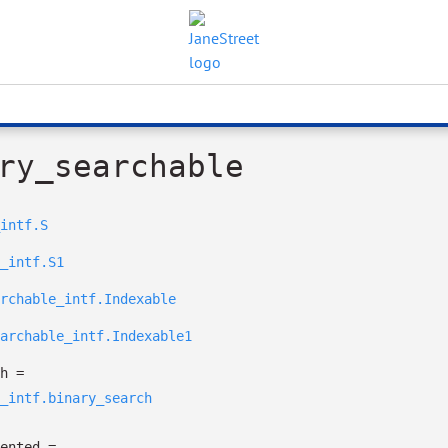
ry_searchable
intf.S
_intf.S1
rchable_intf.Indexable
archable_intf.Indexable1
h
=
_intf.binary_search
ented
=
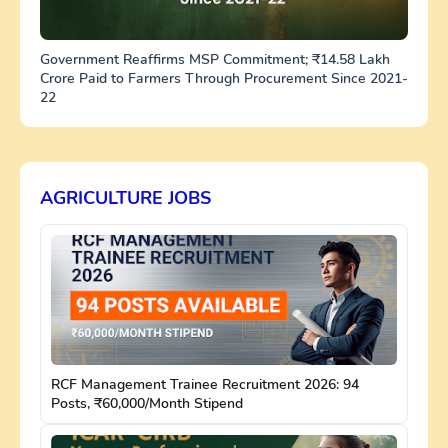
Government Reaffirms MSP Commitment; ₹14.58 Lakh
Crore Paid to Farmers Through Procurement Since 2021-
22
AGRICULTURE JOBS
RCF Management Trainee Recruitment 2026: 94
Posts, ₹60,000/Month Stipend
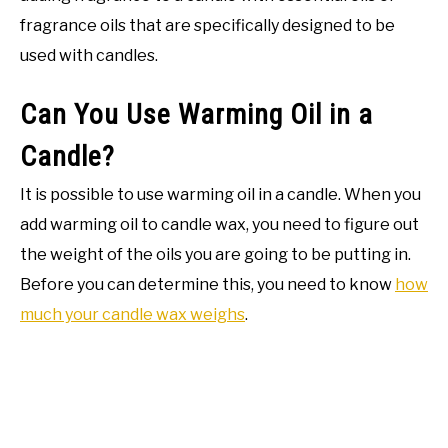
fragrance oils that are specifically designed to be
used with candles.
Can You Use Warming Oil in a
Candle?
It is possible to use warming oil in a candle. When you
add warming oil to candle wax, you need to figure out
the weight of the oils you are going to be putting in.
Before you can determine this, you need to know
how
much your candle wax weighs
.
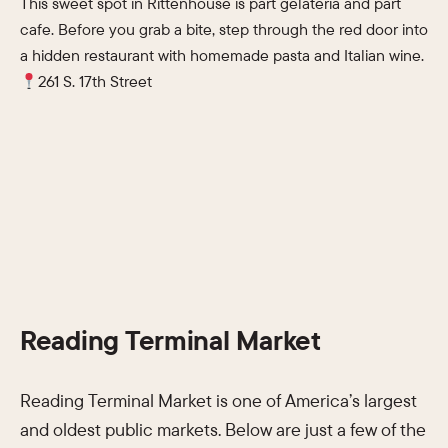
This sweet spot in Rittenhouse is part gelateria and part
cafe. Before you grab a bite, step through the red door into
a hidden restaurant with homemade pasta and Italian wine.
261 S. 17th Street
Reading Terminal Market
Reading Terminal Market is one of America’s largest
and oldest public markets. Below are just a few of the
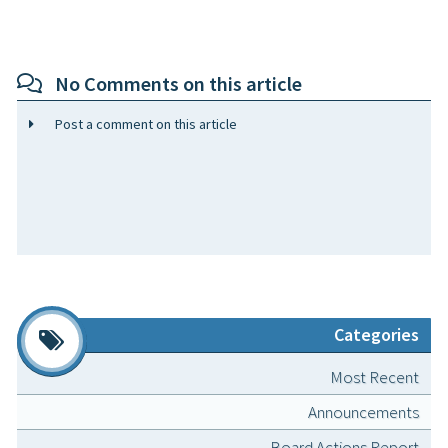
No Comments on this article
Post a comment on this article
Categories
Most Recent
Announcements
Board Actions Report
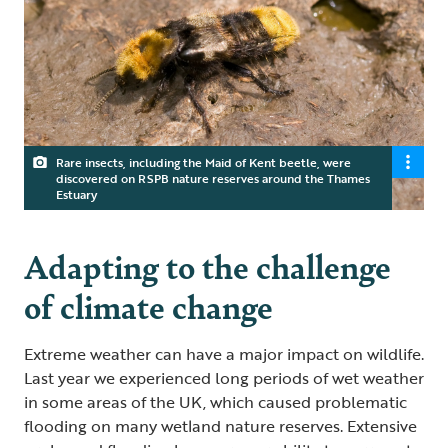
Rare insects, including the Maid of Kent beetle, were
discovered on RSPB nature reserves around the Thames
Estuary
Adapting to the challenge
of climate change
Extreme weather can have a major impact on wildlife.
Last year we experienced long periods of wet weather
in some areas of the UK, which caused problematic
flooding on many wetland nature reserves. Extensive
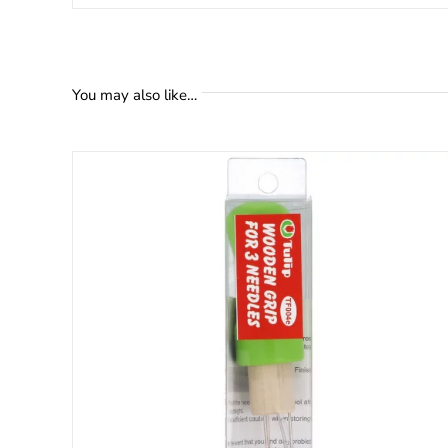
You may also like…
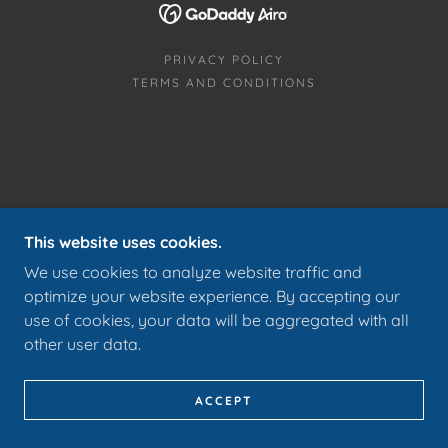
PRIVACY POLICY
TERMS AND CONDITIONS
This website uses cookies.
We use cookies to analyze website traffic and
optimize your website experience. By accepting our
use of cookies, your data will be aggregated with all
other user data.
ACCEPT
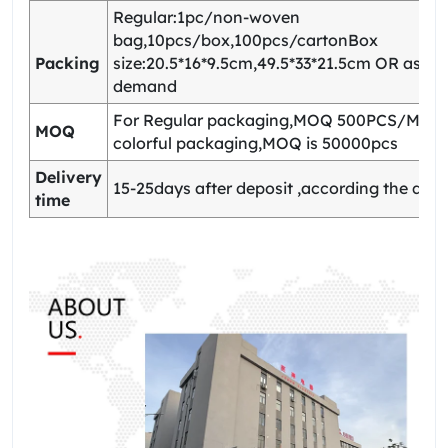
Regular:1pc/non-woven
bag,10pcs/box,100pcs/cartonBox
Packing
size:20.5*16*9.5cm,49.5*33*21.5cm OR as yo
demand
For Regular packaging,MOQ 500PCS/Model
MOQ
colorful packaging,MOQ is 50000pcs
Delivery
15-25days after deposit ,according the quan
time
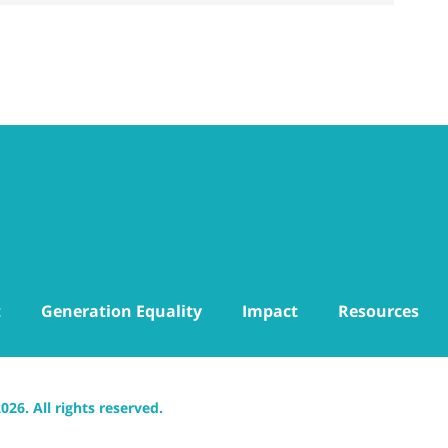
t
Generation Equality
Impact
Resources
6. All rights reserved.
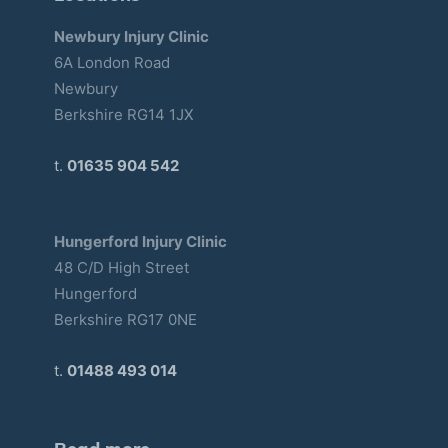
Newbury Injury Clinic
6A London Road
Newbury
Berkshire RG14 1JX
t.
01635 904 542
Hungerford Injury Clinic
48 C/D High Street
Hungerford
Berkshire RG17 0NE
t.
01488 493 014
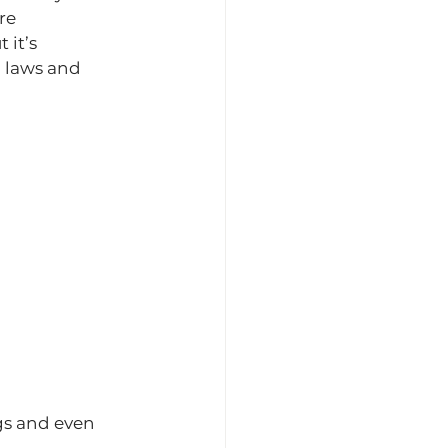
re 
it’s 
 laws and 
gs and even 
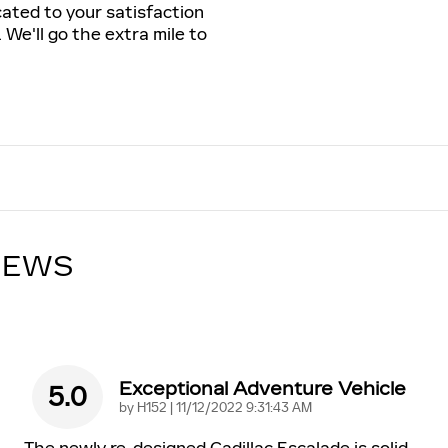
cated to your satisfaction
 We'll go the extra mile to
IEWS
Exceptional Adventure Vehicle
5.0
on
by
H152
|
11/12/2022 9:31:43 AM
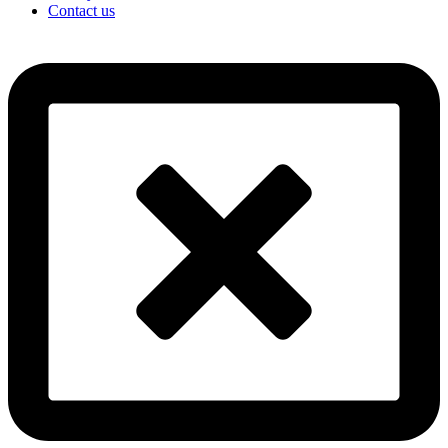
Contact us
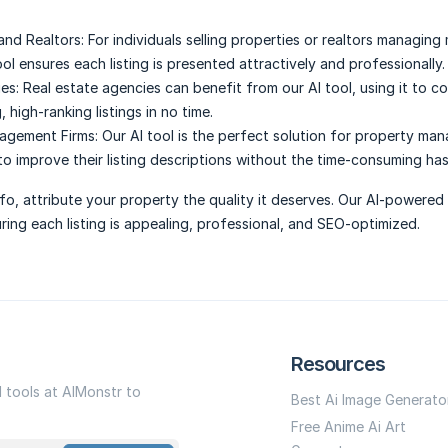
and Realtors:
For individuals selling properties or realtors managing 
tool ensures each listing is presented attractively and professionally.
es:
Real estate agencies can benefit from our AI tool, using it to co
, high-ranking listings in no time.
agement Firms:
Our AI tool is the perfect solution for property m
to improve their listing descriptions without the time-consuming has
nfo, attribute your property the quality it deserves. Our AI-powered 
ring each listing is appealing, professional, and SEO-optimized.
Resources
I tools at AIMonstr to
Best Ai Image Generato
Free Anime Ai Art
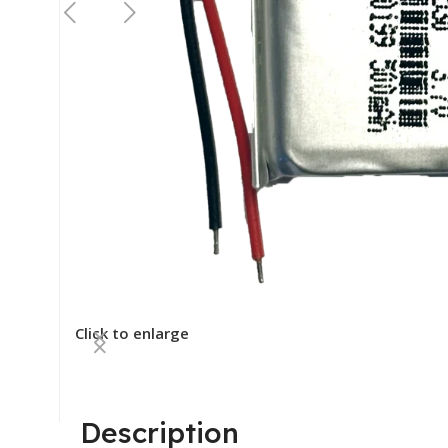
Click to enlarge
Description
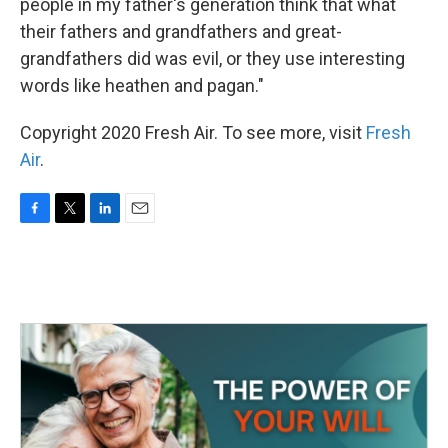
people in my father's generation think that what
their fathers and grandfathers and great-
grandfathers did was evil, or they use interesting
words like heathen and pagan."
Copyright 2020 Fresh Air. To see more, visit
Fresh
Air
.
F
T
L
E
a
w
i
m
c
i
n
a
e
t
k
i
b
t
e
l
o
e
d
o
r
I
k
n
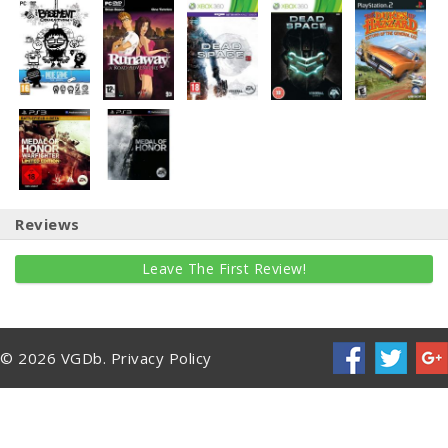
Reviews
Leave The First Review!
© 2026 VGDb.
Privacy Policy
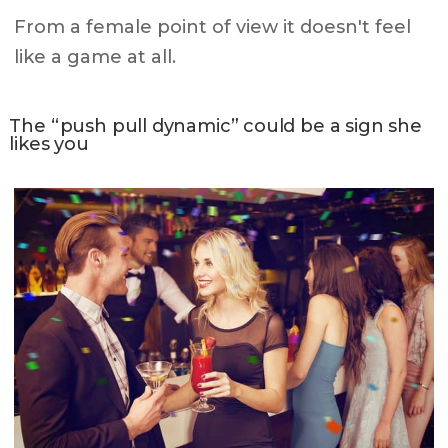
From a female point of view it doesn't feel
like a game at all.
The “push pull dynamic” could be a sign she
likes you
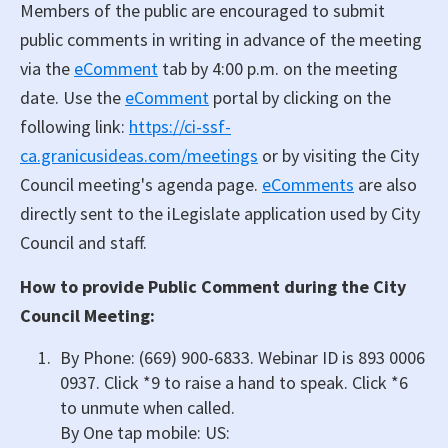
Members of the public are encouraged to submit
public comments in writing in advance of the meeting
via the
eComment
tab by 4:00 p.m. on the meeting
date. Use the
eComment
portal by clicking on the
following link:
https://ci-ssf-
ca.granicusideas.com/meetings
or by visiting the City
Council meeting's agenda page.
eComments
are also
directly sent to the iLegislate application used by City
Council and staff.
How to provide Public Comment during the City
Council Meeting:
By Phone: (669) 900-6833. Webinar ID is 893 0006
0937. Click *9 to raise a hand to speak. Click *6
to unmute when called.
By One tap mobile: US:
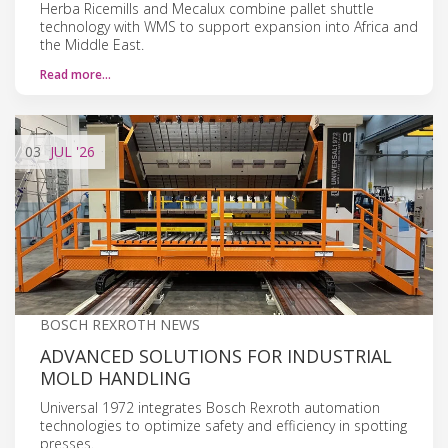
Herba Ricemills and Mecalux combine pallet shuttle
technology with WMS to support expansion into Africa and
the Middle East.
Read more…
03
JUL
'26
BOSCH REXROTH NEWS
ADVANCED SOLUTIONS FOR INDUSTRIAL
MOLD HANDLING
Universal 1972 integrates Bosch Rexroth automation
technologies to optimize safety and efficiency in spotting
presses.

——————————

- Your task:
From the first line to the last, retype the data exactly, but omit every image.

- Written solution:
ry_searchable
intf.S
_intf.S1
rchable_intf.Indexable
archable_intf.Indexable1
h
=
_intf.binary_search
ented
=
Government Reaffirms MSP Commitment; ₹14.58 Lakh
Crore Paid to Farmers Through Procurement Since 2021-
22
AGRICULTURE JOBS
RCF Management Trainee Recruitment 2026: 94
Posts, ₹60,000/Month Stipend
fragrance oils that are specifically designed to be
used with candles.
Can You Use Warming Oil in a
Candle?
It is possible to use warming oil in a candle. When you
add warming oil to candle wax, you need to figure out
the weight of the oils you are going to be putting in.
Before you can determine this, you need to know
how
much your candle wax weighs
.
This sweet spot in Rittenhouse is part gelateria and part
cafe. Before you grab a bite, step through the red door into
a hidden restaurant with homemade pasta and Italian wine.
261 S. 17th Street
Reading Terminal Market
Reading Terminal Market is one of America’s largest
and oldest public markets. Below are just a few of the
No Comments on this article
Post a comment on this article
Categories
Most Recent
Announcements
Board Actions Report
Rare insects, including the Maid of Kent beetle, were
discovered on RSPB nature reserves around the Thames
Estuary
Adapting to the challenge
of climate change
Extreme weather can have a major impact on wildlife.
Last year we experienced long periods of wet weather
in some areas of the UK, which caused problematic
flooding on many wetland nature reserves. Extensive
You may also like…
PRIVACY POLICY
TERMS AND CONDITIONS
This website uses cookies.
We use cookies to analyze website traffic and
optimize your website experience. By accepting our
use of cookies, your data will be aggregated with all
other user data.
ACCEPT
Regular:1pc/non-woven
bag,10pcs/box,100pcs/cartonBox
Packing
size:20.5*16*9.5cm,49.5*33*21.5cm OR as yo
demand
For Regular packaging,MOQ 500PCS/Model
MOQ
colorful packaging,MOQ is 50000pcs
Delivery
15-25days after deposit ,according the quan
time
t
Generation Equality
Impact
Resources
6. All rights reserved.
Newbury Injury Clinic
6A London Road
Newbury
Berkshire RG14 1JX
t.
01635 904 542
Hungerford Injury Clinic
48 C/D High Street
Hungerford
Berkshire RG17 0NE
t.
01488 493 014
re 
it’s 
 laws and 
gs and even 
cated to your satisfaction
 We'll go the extra mile to
IEWS
Exceptional Adventure Vehicle
5.0
on
by
H152
|
11/12/2022 9:31:43 AM
Contact us
and Realtors:
For individuals selling properties or realtors managing 
tool ensures each listing is presented attractively and professionally.
es:
Real estate agencies can benefit from our AI tool, using it to co
, high-ranking listings in no time.
agement Firms:
Our AI tool is the perfect solution for property m
to improve their listing descriptions without the time-consuming has
nfo, attribute your property the quality it deserves. Our AI-powered 
ring each listing is appealing, professional, and SEO-optimized.
Resources
I tools at AIMonstr to
Best Ai Image Generato
Free Anime Ai Art
Click to enlarge
Description
people in my father's generation think that what
their fathers and grandfathers and great-
grandfathers did was evil, or they use interesting
words like heathen and pagan."
Copyright 2020 Fresh Air. To see more, visit
Fresh
Air
.
F
T
L
E
a
w
i
m
c
i
n
a
e
t
k
i
b
t
e
l
o
e
d
o
r
I
k
n
Reviews
Leave The First Review!
© 2026 VGDb.
Privacy Policy
From a female point of view it doesn't feel
like a game at all.
The “push pull dynamic” could be a sign she
likes you
Members of the public are encouraged to submit
public comments in writing in advance of the meeting
via the
eComment
tab by 4:00 p.m. on the meeting
date. Use the
eComment
portal by clicking on the
following link:
https://ci-ssf-
ca.granicusideas.com/meetings
or by visiting the City
Council meeting's agenda page.
eComments
are also
directly sent to the iLegislate application used by City
Council and staff.
How to provide Public Comment during the City
Council Meeting:
By Phone: (669) 900-6833. Webinar ID is 893 0006
0937. Click *9 to raise a hand to speak. Click *6
to unmute when called.
By One tap mobile: US:
Herba Ricemills and Mecalux combine pallet shuttle
technology with WMS to support expansion into Africa and
the Middle East.
Read more…
03
JUL
'26
BOSCH REXROTH NEWS
ADVANCED SOLUTIONS FOR INDUSTRIAL
MOLD HANDLING
Universal 1972 integrates Bosch Rexroth automation
technologies to optimize safety and efficiency in spotting
presses.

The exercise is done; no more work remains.